Task two, image segementation, for the course Image Analysis and Computer Vision.
The task is to segement a given image into a foreground and a background depending on a users choice, i.e. create a segmentation mask. For the given image we receive two sets of pixels:
- The foreground set where we are guaranteed that all pixels in it belong to the users choice of foreground.
- The background set with an analoguous gurantee for the chosen background.

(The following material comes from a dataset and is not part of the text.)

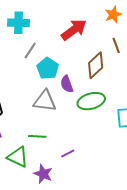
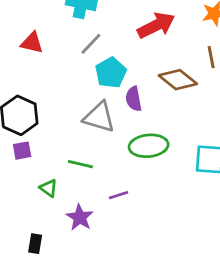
brown diamond: (96, 65) -> (178, 80), turned 72
green ellipse: (91, 101) -> (149, 146), moved
green triangle: (18, 157) -> (49, 188), size x0.6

First we use take the foreground set and view all its pixels as 3-vectors [R, G, B]. Additionally, we use a self-implemented fft-convolution with multiple averaging filters to find the neighbourhoods average intensities for all three colours. These values are also appended to the pixel vector. After this we use k-means clustering to find k_fg clusters in the foreground set and k_bg in the background set. We can find these hyperparameters via GridSearch on a validation set. Now we apply a similar processing to our full image (i.e. 3-vec + Neighbour Intensities) and check for each pixel if the cluster closest to it is in either the foreground cluster set or the background cluster set. If it is the former, we set the masks value to True at the coordinates of the pixel, otherwise we set it to False.
- I did not implement the check for cluster-closeness per-pixel, instead I computed all the distances at once and selected the argmin, i.e. the index of the smallest cluster in bulk.
- For the convolution I used numpys rfft2 and irfft2. The (constant-) averaging kernel was always quadratic but had varying sizes. It was zero-padded to fit the image size.